* [Brief]: Write out only the opening lines of the entries, through the line with "Складной нож".
[Data supplied Boundary: Start]
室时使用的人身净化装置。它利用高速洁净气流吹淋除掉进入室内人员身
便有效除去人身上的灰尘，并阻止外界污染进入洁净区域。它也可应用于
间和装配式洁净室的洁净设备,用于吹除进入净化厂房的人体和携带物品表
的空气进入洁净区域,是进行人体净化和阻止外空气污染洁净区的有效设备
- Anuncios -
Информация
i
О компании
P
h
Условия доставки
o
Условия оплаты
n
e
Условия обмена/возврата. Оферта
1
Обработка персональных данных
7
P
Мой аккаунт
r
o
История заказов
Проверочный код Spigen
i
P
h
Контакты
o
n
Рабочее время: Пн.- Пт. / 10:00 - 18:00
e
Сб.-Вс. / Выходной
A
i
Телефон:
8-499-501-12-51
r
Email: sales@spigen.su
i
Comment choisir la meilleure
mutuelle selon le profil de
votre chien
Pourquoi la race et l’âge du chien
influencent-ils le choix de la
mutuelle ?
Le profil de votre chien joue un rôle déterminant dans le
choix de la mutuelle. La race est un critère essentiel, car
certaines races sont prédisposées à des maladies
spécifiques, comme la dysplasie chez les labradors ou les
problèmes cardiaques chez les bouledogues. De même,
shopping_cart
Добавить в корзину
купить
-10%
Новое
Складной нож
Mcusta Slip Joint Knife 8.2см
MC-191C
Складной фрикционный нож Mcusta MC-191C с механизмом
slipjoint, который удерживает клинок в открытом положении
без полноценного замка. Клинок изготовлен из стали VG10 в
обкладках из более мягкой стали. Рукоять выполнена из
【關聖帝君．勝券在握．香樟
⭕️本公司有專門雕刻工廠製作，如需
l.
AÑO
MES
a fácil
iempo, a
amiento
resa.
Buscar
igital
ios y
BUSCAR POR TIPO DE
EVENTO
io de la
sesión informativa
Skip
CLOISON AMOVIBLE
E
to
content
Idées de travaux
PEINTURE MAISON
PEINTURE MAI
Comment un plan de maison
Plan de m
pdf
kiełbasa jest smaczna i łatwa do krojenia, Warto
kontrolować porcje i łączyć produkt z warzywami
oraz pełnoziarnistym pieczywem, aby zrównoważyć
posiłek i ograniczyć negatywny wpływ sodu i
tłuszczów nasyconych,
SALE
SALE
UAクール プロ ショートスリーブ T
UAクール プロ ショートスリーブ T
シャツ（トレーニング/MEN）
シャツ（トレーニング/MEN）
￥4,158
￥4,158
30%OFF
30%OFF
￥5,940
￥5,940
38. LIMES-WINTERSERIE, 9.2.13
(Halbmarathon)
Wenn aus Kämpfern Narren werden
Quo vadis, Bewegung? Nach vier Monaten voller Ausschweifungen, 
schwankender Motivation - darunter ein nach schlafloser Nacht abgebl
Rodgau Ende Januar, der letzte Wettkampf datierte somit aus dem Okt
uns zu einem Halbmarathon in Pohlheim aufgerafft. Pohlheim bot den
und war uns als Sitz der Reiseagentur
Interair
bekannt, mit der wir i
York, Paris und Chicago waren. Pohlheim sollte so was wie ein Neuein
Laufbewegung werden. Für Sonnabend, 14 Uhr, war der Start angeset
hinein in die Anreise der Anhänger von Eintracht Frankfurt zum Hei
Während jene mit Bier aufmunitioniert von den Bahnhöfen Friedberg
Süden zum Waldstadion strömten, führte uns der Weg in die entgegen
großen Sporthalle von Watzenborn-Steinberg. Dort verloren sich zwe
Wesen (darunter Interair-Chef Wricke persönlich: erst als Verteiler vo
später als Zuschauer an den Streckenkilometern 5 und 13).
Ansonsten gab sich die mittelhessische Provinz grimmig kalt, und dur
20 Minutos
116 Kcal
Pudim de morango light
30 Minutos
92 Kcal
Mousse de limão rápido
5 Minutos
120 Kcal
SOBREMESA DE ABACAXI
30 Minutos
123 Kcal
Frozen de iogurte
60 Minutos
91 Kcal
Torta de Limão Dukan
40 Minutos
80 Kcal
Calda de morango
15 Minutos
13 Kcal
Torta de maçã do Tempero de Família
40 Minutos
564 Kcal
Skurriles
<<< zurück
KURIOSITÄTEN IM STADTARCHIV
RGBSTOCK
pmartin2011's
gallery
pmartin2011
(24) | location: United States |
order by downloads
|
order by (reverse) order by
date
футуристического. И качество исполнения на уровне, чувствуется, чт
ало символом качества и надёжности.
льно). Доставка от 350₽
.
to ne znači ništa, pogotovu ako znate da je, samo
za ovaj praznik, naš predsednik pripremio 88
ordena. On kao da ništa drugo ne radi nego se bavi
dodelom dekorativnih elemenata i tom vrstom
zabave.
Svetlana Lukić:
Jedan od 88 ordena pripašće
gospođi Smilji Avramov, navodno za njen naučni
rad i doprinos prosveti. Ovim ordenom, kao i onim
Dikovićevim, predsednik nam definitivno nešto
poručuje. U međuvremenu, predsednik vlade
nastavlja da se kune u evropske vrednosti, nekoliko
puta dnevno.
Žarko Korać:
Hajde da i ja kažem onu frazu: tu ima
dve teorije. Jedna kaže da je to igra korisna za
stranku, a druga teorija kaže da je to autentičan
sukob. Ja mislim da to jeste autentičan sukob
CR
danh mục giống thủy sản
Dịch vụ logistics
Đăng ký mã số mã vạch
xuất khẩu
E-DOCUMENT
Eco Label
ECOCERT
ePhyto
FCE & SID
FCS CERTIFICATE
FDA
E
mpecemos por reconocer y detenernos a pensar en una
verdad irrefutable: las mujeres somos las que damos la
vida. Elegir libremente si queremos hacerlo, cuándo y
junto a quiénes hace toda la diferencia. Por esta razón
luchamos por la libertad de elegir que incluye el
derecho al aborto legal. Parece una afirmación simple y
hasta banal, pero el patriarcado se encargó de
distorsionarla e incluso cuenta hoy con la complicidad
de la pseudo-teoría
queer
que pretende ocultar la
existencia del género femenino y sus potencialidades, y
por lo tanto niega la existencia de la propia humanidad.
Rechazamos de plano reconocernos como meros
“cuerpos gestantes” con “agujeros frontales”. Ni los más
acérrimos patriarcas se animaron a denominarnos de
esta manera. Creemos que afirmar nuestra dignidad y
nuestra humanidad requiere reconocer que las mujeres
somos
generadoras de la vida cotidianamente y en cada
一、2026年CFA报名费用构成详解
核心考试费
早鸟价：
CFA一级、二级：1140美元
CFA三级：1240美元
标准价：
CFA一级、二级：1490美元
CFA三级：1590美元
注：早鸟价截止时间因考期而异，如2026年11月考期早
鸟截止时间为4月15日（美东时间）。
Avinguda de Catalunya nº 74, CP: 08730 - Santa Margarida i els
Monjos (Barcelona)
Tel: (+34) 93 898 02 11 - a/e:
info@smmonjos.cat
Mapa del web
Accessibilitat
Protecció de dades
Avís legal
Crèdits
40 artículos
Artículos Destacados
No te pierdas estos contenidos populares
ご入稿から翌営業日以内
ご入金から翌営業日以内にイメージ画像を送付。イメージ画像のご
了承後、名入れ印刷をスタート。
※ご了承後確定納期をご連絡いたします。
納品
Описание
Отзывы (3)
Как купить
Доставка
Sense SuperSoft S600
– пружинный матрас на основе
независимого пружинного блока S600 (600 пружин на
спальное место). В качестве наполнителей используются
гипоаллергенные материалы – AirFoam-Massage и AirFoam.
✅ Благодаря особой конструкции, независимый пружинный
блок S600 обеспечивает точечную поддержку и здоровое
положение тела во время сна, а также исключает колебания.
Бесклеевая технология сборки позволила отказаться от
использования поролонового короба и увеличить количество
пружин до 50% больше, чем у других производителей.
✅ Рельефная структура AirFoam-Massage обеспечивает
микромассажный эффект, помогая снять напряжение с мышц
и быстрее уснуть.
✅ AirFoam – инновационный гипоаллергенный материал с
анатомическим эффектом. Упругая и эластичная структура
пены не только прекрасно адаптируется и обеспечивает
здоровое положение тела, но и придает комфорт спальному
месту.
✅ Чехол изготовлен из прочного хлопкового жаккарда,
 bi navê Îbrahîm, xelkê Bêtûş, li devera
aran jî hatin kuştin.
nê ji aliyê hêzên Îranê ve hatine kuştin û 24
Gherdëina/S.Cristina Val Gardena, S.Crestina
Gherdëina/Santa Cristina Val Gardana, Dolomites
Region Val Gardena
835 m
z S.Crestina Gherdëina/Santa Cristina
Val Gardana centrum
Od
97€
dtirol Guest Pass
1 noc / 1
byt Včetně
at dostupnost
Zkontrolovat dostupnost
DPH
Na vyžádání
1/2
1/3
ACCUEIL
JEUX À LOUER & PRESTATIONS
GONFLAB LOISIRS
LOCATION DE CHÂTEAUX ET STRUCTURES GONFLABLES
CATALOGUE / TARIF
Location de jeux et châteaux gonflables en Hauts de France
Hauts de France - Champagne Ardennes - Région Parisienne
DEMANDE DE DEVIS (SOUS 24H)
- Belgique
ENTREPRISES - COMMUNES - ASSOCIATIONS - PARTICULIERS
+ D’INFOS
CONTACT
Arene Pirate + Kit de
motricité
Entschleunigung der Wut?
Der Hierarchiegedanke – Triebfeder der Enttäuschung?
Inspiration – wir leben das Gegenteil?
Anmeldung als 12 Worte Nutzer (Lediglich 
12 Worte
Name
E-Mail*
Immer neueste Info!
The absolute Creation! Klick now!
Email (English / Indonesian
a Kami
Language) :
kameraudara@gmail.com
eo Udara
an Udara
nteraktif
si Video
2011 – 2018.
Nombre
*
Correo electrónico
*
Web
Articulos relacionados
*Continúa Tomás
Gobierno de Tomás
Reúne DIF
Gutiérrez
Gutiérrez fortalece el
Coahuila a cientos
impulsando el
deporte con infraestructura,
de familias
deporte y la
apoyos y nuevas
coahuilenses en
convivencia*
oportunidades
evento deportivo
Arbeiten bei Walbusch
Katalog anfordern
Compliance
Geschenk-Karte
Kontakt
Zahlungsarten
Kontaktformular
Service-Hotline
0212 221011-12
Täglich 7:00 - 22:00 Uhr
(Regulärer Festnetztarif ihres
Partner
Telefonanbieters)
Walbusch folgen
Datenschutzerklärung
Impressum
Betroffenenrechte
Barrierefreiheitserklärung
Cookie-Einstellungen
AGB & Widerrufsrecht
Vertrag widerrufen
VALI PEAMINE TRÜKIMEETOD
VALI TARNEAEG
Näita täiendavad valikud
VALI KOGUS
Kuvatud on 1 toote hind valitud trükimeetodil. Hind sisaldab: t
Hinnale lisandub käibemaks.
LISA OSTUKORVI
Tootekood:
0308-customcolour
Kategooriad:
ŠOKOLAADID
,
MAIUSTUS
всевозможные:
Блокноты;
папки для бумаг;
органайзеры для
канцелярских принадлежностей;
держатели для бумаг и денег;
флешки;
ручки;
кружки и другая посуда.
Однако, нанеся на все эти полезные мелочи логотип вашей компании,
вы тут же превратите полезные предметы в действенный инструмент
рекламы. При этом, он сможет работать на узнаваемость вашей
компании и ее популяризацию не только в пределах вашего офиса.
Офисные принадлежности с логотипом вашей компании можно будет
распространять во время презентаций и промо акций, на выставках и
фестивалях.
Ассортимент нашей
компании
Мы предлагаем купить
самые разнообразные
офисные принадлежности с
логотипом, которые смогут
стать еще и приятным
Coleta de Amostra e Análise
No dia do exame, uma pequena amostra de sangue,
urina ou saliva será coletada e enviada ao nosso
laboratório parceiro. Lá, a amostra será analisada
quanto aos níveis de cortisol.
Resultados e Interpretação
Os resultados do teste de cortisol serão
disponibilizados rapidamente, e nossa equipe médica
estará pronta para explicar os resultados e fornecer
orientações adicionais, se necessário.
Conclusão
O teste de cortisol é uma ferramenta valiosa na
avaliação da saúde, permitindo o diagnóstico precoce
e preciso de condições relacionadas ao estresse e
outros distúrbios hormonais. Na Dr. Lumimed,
[Data supplied Boundary: End]
* [Reply]:
室时使用的人身净化装置。它利用高速洁净气流吹淋除掉进入室内人员身
便有效除去人身上的灰尘，并阻止外界污染进入洁净区域。它也可应用于
间和装配式洁净室的洁净设备,用于吹除进入净化厂房的人体和携带物品表
的空气进入洁净区域,是进行人体净化和阻止外空气污染洁净区的有效设备
- Anuncios -
Информация
i
О компании
P
h
Условия доставки
o
Условия оплаты
n
e
Условия обмена/возврата. Оферта
1
Обработка персональных данных
7
P
Мой аккаунт
r
o
История заказов
Проверочный код Spigen
i
P
h
Контакты
o
n
Рабочее время: Пн.- Пт. / 10:00 - 18:00
e
Сб.-Вс. / Выходной
A
i
Телефон:
8-499-501-12-51
r
Email: sales@spigen.su
i
Comment choisir la meilleure
mutuelle selon le profil de
votre chien
Pourquoi la race et l’âge du chien
influencent-ils le choix de la
mutuelle ?
Le profil de votre chien joue un rôle déterminant dans le
choix de la mutuelle. La race est un critère essentiel, car
certaines races sont prédisposées à des maladies
spécifiques, comme la dysplasie chez les labradors ou les
problèmes cardiaques chez les bouledogues. De même,
shopping_cart
Добавить в корзину
купить
-10%
Новое
Складной нож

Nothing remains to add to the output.